Some suggestions on what you could include: A bottle of your favorite scented lotion or bath product to lather up with, a favorite upbeat album to dance to, a favorite movie with a bag of microwavable popcorn, a stuffed animal to cuddle with when it gets rough, a book that makes you laugh when you read it, a box of tissues for when you’re crying, a super soft pair of socks that make you feel cozy, a candle or incense you could light, a crisis hotline number if you feel you might hurt yourself (even if you don’t think you’ll need it, please include it), and a list of phone numbers for three friends or family members that you can call (not including the partner or individual you have a dependent relationship with).
You don’t have to go out and buy these things – they can be items you already have on hand or you can ask if any friends have items they might donate. The idea is that if you keep these things in one place, they’ll be easy to access and you’ll be more likely to use them.
4. Seek Out More Resources On Self-Care
I personally believe that you can never have too many articles, print-offs, and videos on self-care. The more ideas and suggestions, the better!
I wrote another guide that talks about self-care for folks with anxiety, which included my favorite video on self-care by my lovely friend Melissa Fabello (seriously, watch the video, it’s required). Everyday Feminism has another great self-care guide if you’re looking for more general guidance.

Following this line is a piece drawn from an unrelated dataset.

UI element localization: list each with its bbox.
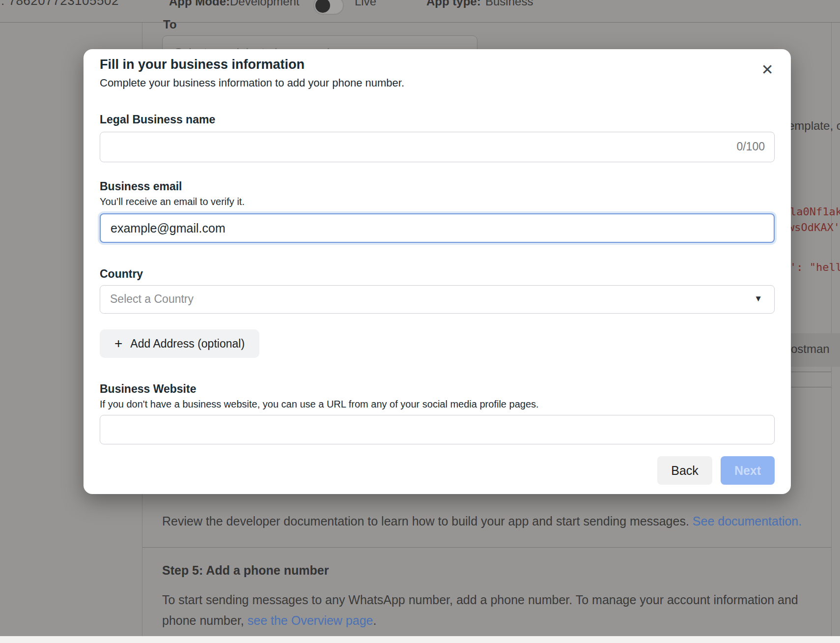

If you struggle with mental illness or with your mental health in general, print off this list of affirmations. I wrote them just for you and I want you to read them. Often.
Lastly, there are entire communities online dedicated to radical self-care. Some are specific to fat folks, queer folks, people of color (fun fact: radical self-care originated from women activists of color), etc etc.
My favorite place to find these communities happens to be on Tumblr, but you can find them on many of your favorite platforms. Don’t be afraid to investigate and find a community that works for you!
5. Realize That Unlearning This Takes Time
Be gentle with yourself. For many, codependency emerged as a survival strategy in the face of neglect, trauma, or illness. It is important to be compassionate with yourself and honor the journey you are on, however slow the pace may be.
It is a tremendous thing to be self-aware in the face of codependent behaviors, and to choose another path. That is an incredibly brave thing to do.
I believe in you and I’m proud of you. Please know that healing from the trauma that comes with codependency is not only possible – but it’s something that you are absolutely worthy and deserving of.